• **YOUR INSTRUCTIONS**:
As the answer, set down the lines below from the one containing "Describe the element at coordinates (1129, 940)" through the one containing "This screenshot has height=2576, width=1045.", exactly and inclusively, and no others.

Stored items
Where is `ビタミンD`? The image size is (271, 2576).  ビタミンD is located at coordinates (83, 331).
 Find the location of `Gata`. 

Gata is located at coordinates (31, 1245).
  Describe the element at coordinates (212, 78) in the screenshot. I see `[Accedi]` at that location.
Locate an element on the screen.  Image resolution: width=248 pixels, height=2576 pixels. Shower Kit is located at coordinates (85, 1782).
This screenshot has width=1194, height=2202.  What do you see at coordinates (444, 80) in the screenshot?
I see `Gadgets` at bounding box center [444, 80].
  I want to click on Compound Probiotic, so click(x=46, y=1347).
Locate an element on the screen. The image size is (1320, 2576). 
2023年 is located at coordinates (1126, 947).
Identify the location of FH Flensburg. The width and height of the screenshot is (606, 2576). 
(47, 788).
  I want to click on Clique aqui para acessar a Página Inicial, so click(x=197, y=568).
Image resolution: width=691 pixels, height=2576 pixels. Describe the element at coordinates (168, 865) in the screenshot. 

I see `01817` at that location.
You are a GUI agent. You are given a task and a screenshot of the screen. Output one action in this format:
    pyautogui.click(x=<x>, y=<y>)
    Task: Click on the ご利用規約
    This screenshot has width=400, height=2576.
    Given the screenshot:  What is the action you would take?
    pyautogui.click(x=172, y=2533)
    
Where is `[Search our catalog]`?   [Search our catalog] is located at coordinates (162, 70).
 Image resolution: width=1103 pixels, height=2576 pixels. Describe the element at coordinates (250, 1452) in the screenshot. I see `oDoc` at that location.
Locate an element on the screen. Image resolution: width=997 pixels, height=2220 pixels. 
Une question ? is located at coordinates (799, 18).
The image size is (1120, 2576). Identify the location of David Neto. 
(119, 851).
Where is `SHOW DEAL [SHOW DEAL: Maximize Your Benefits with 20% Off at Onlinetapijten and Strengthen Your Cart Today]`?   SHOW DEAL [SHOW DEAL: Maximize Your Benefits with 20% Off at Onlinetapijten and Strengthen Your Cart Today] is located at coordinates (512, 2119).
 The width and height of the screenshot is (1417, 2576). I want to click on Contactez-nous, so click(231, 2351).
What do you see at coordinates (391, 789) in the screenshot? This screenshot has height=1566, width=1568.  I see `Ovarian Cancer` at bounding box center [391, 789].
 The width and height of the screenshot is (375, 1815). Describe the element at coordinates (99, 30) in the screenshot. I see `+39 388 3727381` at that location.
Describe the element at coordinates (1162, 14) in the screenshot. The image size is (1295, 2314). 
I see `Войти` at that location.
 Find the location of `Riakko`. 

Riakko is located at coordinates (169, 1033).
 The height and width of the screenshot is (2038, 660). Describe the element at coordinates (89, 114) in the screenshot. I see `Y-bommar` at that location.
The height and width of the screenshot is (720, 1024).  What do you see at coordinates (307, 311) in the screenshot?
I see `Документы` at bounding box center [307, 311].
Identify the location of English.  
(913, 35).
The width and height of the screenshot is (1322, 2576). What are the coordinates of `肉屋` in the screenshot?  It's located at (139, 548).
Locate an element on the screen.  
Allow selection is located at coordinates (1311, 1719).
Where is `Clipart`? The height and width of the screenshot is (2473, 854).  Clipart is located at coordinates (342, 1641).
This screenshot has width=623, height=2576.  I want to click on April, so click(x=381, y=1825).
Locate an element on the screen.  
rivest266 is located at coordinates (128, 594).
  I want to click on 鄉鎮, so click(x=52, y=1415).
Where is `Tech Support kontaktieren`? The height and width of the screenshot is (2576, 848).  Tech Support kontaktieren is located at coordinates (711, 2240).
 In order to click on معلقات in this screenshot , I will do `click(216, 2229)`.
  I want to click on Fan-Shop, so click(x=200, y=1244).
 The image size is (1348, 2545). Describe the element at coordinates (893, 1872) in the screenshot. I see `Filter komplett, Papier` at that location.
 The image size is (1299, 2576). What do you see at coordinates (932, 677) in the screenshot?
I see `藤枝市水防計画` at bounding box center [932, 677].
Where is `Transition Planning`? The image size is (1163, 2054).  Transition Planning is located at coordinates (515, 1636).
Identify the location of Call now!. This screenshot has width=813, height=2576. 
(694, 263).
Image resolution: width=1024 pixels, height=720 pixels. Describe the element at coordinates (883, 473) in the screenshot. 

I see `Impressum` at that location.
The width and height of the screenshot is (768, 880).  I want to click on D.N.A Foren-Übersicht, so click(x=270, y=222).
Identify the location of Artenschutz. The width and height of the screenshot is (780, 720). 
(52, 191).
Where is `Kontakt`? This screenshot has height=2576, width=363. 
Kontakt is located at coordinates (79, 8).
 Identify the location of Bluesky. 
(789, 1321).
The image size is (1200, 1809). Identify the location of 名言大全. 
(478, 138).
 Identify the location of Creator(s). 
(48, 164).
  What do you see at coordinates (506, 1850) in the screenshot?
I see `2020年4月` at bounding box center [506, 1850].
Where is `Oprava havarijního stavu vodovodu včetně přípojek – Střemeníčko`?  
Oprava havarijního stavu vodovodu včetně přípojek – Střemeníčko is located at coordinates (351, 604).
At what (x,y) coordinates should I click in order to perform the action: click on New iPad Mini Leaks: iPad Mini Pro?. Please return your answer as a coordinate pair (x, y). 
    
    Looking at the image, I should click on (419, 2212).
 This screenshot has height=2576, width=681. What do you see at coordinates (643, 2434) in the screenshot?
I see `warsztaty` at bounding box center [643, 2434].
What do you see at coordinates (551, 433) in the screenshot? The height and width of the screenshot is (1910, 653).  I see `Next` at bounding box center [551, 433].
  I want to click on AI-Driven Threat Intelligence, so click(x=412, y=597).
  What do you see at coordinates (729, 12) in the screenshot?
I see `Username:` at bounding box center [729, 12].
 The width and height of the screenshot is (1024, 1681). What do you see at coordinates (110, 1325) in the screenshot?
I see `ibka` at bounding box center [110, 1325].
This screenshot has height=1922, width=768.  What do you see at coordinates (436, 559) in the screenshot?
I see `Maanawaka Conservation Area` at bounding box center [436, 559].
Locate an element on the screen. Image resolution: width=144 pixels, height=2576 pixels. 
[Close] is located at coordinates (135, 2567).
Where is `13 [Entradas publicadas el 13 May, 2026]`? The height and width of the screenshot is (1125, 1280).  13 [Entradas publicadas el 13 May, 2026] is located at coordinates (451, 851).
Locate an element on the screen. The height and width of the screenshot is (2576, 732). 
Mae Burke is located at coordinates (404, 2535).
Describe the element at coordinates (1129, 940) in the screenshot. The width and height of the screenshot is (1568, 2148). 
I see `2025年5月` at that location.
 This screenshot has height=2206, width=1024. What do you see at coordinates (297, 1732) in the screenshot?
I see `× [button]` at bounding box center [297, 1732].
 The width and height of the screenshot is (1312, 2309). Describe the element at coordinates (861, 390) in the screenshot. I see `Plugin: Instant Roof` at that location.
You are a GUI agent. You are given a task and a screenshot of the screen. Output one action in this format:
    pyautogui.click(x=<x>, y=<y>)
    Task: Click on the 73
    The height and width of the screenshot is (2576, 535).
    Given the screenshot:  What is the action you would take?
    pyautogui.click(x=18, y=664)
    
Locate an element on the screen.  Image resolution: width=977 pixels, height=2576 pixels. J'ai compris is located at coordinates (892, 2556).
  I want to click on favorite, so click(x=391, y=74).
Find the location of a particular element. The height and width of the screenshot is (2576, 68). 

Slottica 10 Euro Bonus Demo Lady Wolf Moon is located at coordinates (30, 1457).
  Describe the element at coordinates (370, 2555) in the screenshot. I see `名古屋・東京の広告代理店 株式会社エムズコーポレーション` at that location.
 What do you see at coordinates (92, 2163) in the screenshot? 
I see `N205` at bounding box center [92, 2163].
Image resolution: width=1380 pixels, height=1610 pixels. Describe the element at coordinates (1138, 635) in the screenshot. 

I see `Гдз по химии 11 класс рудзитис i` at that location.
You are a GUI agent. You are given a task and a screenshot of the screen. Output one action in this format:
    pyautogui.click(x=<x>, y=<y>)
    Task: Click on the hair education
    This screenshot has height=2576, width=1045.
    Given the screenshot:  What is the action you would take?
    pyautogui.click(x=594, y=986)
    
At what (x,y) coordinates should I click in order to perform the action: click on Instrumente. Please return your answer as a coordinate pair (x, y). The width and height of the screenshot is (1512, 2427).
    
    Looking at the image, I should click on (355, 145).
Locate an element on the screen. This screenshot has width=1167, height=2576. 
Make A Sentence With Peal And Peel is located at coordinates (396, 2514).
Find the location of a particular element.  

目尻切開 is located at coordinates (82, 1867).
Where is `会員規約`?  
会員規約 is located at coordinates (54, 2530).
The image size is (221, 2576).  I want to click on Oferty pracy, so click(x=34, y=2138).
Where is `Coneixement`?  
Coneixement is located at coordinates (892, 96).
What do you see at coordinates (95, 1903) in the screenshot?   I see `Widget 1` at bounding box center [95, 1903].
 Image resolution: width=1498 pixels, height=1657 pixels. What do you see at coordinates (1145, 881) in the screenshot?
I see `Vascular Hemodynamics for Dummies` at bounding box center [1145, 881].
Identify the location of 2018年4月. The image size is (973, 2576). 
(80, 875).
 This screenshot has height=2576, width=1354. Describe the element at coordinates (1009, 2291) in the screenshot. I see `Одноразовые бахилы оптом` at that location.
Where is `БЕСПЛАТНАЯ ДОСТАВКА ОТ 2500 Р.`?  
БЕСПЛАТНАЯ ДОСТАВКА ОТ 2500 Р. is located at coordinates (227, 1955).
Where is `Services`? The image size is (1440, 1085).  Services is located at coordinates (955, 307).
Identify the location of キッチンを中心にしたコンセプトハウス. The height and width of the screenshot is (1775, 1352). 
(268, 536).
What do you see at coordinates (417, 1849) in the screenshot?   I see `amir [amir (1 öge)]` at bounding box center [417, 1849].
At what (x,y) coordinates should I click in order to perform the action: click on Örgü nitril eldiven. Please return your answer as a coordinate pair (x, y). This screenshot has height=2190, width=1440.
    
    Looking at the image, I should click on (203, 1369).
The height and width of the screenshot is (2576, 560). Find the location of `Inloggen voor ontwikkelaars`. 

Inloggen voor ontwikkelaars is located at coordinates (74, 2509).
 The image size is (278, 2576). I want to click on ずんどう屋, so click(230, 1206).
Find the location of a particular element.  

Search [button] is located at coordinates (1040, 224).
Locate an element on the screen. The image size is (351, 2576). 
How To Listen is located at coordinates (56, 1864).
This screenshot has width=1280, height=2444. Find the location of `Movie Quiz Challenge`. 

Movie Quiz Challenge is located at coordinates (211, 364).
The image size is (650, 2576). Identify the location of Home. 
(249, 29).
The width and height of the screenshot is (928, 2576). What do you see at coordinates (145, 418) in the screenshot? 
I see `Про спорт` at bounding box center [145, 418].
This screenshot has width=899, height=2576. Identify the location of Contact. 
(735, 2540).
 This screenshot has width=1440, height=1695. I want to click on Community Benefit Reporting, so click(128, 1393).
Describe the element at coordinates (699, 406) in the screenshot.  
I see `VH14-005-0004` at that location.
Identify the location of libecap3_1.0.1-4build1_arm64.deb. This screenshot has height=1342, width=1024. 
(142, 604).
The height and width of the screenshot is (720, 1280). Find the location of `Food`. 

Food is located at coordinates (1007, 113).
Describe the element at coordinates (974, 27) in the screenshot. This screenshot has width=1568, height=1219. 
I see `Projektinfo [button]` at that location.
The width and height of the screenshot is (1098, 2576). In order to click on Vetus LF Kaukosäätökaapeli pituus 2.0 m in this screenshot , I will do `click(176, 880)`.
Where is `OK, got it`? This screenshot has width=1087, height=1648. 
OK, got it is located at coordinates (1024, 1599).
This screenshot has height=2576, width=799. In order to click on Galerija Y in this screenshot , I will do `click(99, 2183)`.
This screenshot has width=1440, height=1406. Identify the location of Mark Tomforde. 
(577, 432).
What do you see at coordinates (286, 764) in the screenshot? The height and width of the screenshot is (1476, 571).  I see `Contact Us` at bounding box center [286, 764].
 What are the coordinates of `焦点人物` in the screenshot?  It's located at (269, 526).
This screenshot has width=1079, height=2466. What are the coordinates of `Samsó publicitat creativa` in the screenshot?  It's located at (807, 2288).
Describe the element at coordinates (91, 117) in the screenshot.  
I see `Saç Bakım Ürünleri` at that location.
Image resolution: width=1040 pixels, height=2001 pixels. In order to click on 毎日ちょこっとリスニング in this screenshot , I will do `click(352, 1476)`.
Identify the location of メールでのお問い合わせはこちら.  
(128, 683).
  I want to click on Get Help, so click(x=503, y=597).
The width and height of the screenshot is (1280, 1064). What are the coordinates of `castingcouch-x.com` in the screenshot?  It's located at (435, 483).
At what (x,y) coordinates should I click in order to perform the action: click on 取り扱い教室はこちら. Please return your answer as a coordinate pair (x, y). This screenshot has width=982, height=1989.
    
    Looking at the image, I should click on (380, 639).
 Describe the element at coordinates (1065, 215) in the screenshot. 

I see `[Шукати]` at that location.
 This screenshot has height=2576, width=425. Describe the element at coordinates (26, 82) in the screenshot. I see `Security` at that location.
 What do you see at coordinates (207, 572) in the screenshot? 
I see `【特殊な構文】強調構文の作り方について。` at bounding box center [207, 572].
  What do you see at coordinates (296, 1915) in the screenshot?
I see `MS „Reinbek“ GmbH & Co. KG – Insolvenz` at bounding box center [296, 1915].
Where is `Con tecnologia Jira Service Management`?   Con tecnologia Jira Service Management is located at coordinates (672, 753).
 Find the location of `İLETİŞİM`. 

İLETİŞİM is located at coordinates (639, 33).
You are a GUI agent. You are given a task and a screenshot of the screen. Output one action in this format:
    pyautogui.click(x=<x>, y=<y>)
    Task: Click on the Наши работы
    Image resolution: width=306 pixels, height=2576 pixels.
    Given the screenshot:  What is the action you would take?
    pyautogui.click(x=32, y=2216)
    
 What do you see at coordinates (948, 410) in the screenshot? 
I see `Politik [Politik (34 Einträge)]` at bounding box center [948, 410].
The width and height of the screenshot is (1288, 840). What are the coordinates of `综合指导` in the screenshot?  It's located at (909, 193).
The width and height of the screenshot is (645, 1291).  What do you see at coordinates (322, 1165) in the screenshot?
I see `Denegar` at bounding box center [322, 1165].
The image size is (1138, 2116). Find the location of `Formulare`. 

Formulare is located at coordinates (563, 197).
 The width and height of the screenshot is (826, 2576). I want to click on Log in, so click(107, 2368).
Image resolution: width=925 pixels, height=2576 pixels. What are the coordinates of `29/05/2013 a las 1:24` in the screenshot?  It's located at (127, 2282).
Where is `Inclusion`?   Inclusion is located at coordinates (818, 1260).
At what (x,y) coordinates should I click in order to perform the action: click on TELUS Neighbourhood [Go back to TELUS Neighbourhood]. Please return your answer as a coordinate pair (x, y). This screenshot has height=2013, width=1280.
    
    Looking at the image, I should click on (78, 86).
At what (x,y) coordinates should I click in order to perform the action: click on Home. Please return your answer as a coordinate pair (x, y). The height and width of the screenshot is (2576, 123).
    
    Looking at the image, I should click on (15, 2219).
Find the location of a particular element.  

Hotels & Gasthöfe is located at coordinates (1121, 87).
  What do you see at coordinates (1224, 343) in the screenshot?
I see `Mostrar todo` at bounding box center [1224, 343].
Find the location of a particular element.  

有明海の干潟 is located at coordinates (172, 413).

• **RESPONSE AREA**:
Describe the element at coordinates (1129, 940) in the screenshot. The width and height of the screenshot is (1568, 2148). 
I see `2025年5月` at that location.
 This screenshot has height=2206, width=1024. What do you see at coordinates (297, 1732) in the screenshot?
I see `× [button]` at bounding box center [297, 1732].
 The width and height of the screenshot is (1312, 2309). Describe the element at coordinates (861, 390) in the screenshot. I see `Plugin: Instant Roof` at that location.
You are a GUI agent. You are given a task and a screenshot of the screen. Output one action in this format:
    pyautogui.click(x=<x>, y=<y>)
    Task: Click on the 73
    The height and width of the screenshot is (2576, 535).
    Given the screenshot:  What is the action you would take?
    pyautogui.click(x=18, y=664)
    
Locate an element on the screen.  Image resolution: width=977 pixels, height=2576 pixels. J'ai compris is located at coordinates (892, 2556).
  I want to click on favorite, so click(x=391, y=74).
Find the location of a particular element. The height and width of the screenshot is (2576, 68). 

Slottica 10 Euro Bonus Demo Lady Wolf Moon is located at coordinates (30, 1457).
  Describe the element at coordinates (370, 2555) in the screenshot. I see `名古屋・東京の広告代理店 株式会社エムズコーポレーション` at that location.
 What do you see at coordinates (92, 2163) in the screenshot? 
I see `N205` at bounding box center [92, 2163].
Image resolution: width=1380 pixels, height=1610 pixels. Describe the element at coordinates (1138, 635) in the screenshot. 

I see `Гдз по химии 11 класс рудзитис i` at that location.
You are a GUI agent. You are given a task and a screenshot of the screen. Output one action in this format:
    pyautogui.click(x=<x>, y=<y>)
    Task: Click on the hair education
    This screenshot has height=2576, width=1045.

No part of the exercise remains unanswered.